Distributed Parallel Overview

In deep learning, the increasing number of dataset and parameters prolongs the training time and requires more hardware resources, which becomes a training bottleneck. Parallel training is an important optimization method, which reduces requirements of a single device for high memory and performance. Parallelisms are generally classified into the following types:

  • Data parallelism: splits data into many batches and then allocates the batches to each device for model computation.

  • Model parallelism: splits the model across multiple devices, which includes op-level model parallelism, pipeline model parallelism and optimizer model parallelism.

  • Hybrid parallelism: contains data parallelism and model parallelism.
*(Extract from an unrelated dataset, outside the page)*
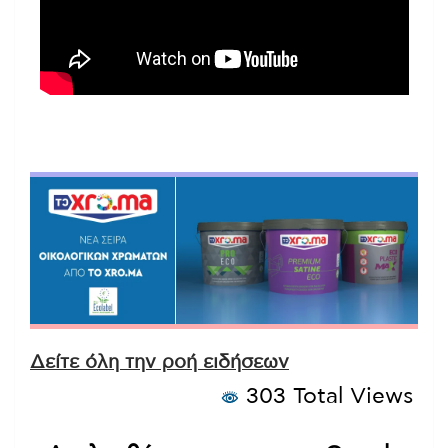
Δείτε όλη την ροή ειδήσεων
303 Total Views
MindSpore also provides the parallel training functionality. It supports the following modes:

  • DATA_PARALLEL: data parallelism.

  • AUTO_PARALLEL: automatic parallelism, which integrates data parallelism, model parallelism, and hybrid parallelism. A cost model is built to characterize training time and memory usage. Currently, MindSpore supports searching strategies for op-level model parallelism, which includes three different algorithms as follows:

    • dynamic_programming: Dynamic programming search algorithm. The optimal strategy under the cost model description can be found, but it takes a long time to search for parallel strategy of huge network model. Its cost model refers to modeling the training time based on the memory-based computation and communication overheads of the Ascend 910 chip.

    • recursive_programming: Double recursive programming search algorithm. The optimal strategy can be generated instantly even for a large network. Its symbolic cost model can be flexibly adapted to different accelerator clusters.

    • sharding_propagation: Sharding Propagation algorithms. This mode requires users to configure sharding strategies for some operators, and then propagates from these operators to other operators, with the goal of minimizing communication cost in tensor redistribution. For definitions of sharding strategy and tensor redistribution, please refer to this [design article](https://www.mindspore.cn/docs/programming_guide/en/r1.6/design/distributed_training_design.html#id10)

  • HYBRID_PARALLEL: On MindSpore, users manually split parameters to implement intra-layer model parallelism.